After years of screaming higher, almost regardless of what the economy was doing, tech-oriented stocks are tanking and dragging down the rest of Wall Street. Many of these high-profile companies are still making billions of dollars in profits, and they continue to dominate the top of the rankings for most valuable businesses.
But two big changes have caused their stocks to come sharply back to Earth this year: Interest rates are rising, and expectations for their big continued growth suddenly look much more shaky.

Consider Netflix, whose stock more than tripled between early 2018 and its peak last November. It’s since lost virtually all that gain, dropping by more than two thirds this year alone for the worst loss in the S&P 500 as of Tuesday.

Similarly, Facebook parent Meta Platforms has lost close to half its value this year. Neither company falls into Wall Street’s “technology” classification; they’re instead categorized as “communications services” companies, along with many other internet-related stocks.

But they are both big parts of the Nasdaq composite index, along with such tech heavyweights as Apple and Microsoft. And the Nasdaq is on pace for its worst month since the 2008 financial crisis. Its drop of 20.2% for the year, as of Tuesday, was much worse than the 12.4% fall for the S&P 500 or the 8.5% slip for the Dow Jones Industrial Average, which has less of a tech focus.

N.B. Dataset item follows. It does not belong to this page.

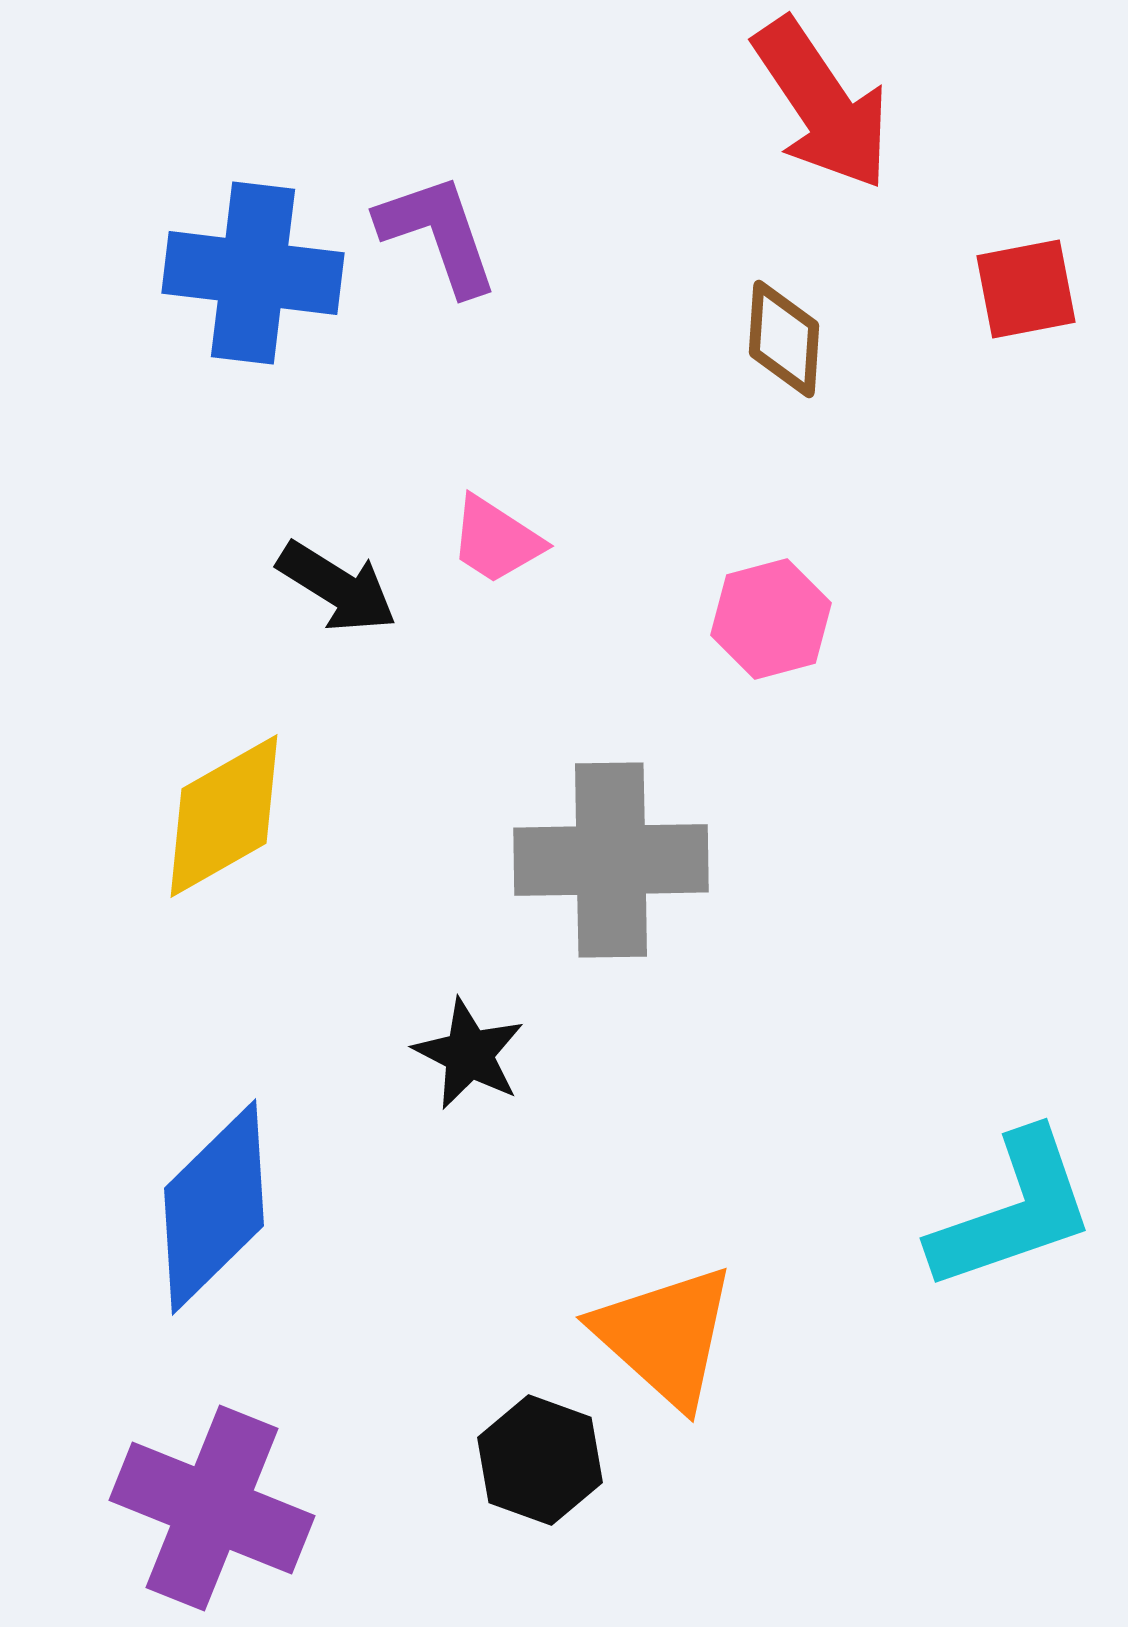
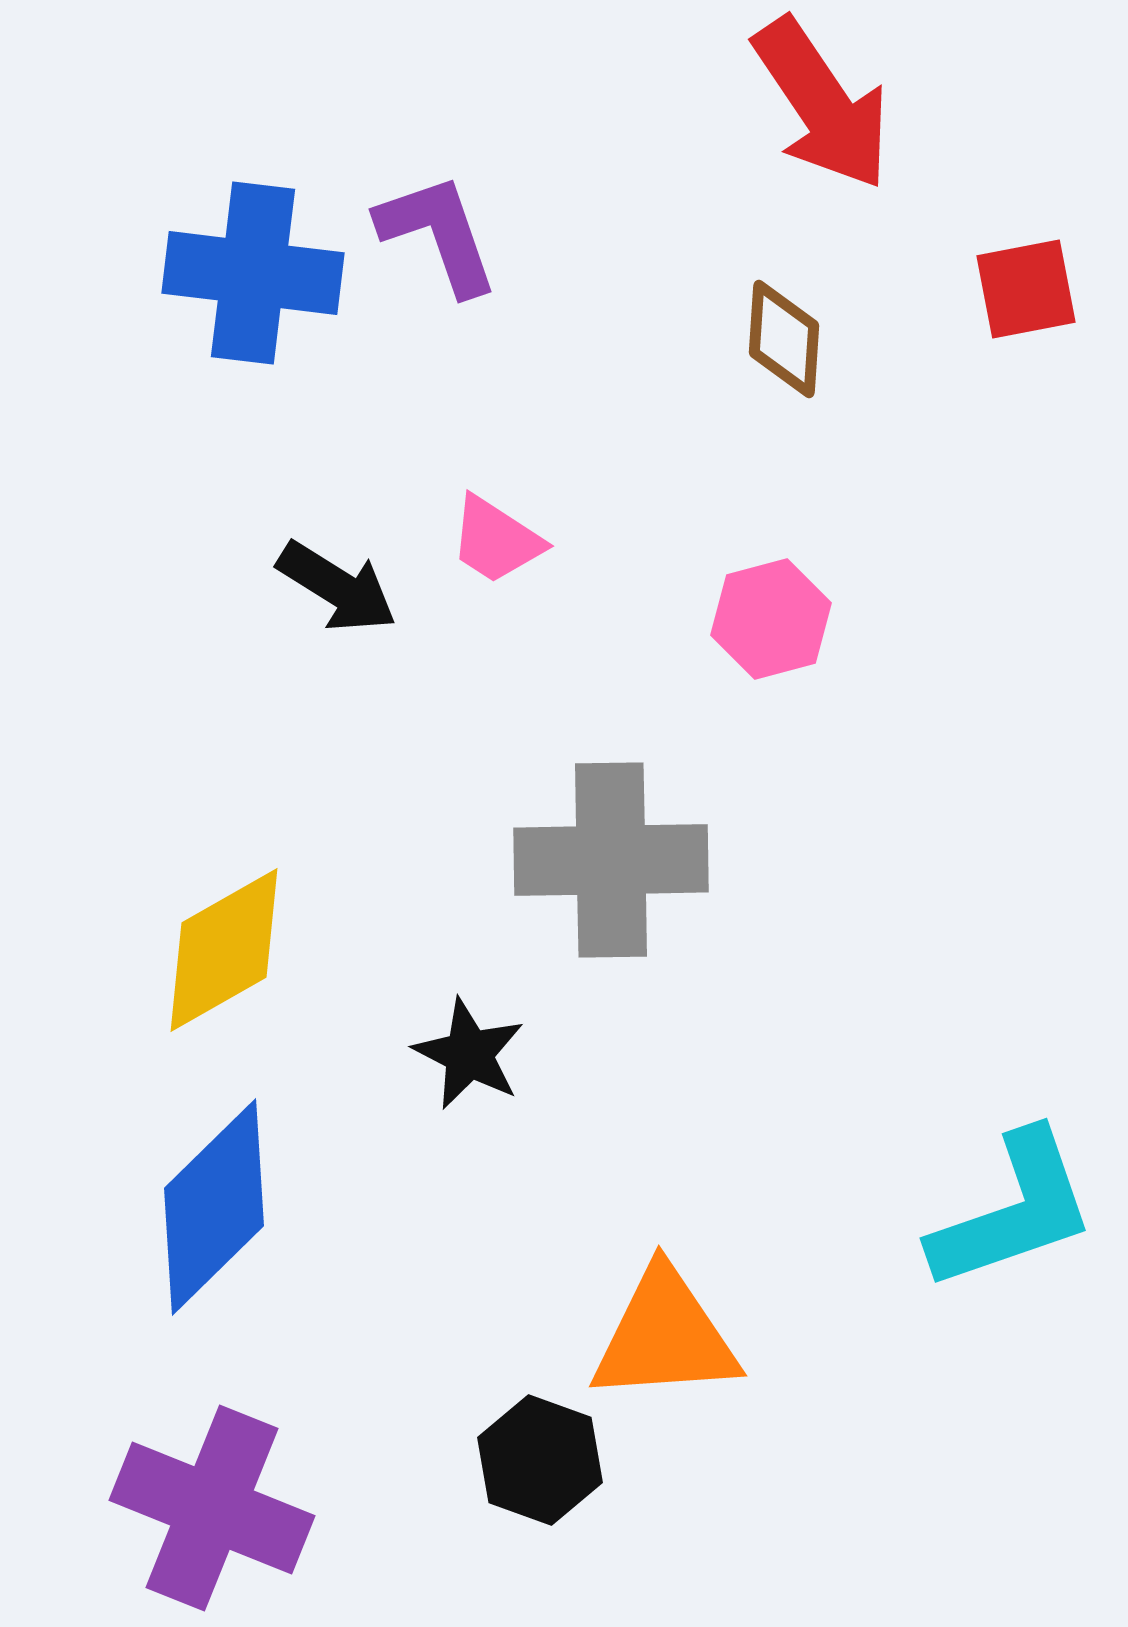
yellow diamond: moved 134 px down
orange triangle: rotated 46 degrees counterclockwise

The tech stocks in the S&P 500 are down 19.8% for the year through Tuesday, while communications services stocks in the index tumbled even more, 24.1%. The rest of the S&P 500 fell only 6.9%.

Tech-oriented stocks have struggled in large part because interest rates have shot to their highest level in years. The 10-year Treasury yield, for example, topped 2.90% recently after starting the year at 1.51%, though it’s receded in recent days. Yields have surged as the Federal Reserve prepares to raise short-term rates sharply to stamp out high inflation. It’s also planning other moves to push longer-term rates upward.

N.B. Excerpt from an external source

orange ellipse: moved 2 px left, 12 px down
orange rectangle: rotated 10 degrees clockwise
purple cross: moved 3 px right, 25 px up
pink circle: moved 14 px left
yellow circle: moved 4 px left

Higher interest rates are a drag on all kinds of investments. Now that a 10-year Treasury is close to offering a real return for the first time since the pandemic, after taking inflation into account, investors can make money by parking in safe bonds. That makes them less willing to pay high prices for riskier investments. High-growth, tech-oriented stocks are now taking the hardest hits because their prices earlier soared the highest.

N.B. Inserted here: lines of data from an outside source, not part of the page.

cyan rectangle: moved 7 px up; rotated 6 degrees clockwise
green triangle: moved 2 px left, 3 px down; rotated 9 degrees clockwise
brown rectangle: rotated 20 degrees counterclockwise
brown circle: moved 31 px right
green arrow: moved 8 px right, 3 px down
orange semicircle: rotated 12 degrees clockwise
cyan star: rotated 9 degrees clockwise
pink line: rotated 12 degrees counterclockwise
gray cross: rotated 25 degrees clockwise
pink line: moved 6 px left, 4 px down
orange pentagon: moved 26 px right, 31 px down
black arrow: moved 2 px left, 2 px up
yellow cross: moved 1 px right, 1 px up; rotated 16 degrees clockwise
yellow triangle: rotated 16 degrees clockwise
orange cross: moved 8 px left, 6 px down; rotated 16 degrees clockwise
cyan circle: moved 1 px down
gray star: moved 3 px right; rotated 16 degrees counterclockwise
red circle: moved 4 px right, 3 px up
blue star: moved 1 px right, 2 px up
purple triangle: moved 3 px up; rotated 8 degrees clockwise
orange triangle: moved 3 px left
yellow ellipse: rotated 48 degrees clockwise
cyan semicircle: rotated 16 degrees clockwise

Netflix, for example, began 2022 with a stock price trading at 45.6 times its expected earnings per share over the ensuing 12 months. That was more than double what investors were willing to pay for each $1 of expected earnings from the overall S&P 500.

Investors were comfortable paying such high prices for Netflix and tech stocks generally when interest rates were super-low. They also were willing to stretch for stocks of companies that were able to grow strongly, even when the overall economy was hurting.

But now rates are rising and continued growth looks less assured. Netflix recently reported a drop in its number of subscribers for the first three months of the year, for example, with more losses expected in the spring. People have more options for entertainment now that pandemic restrictions are being relaxed.

Google’s parent company Alphabet said Tuesday that its revenue growth last quarter slowed to its lowest pace since 2020. Analysts highlighted slowdowns in search and at YouTube in particular.

Stocks of semiconductor companies have also been big laggards this year, partly on worries that demand for smartphones, personal computers and other hardware will flag after sales exploded during the pandemic. An index of semiconductor stocks has dropped 26.3% this year, a sharp fall after it soared more than 40% for three straight years.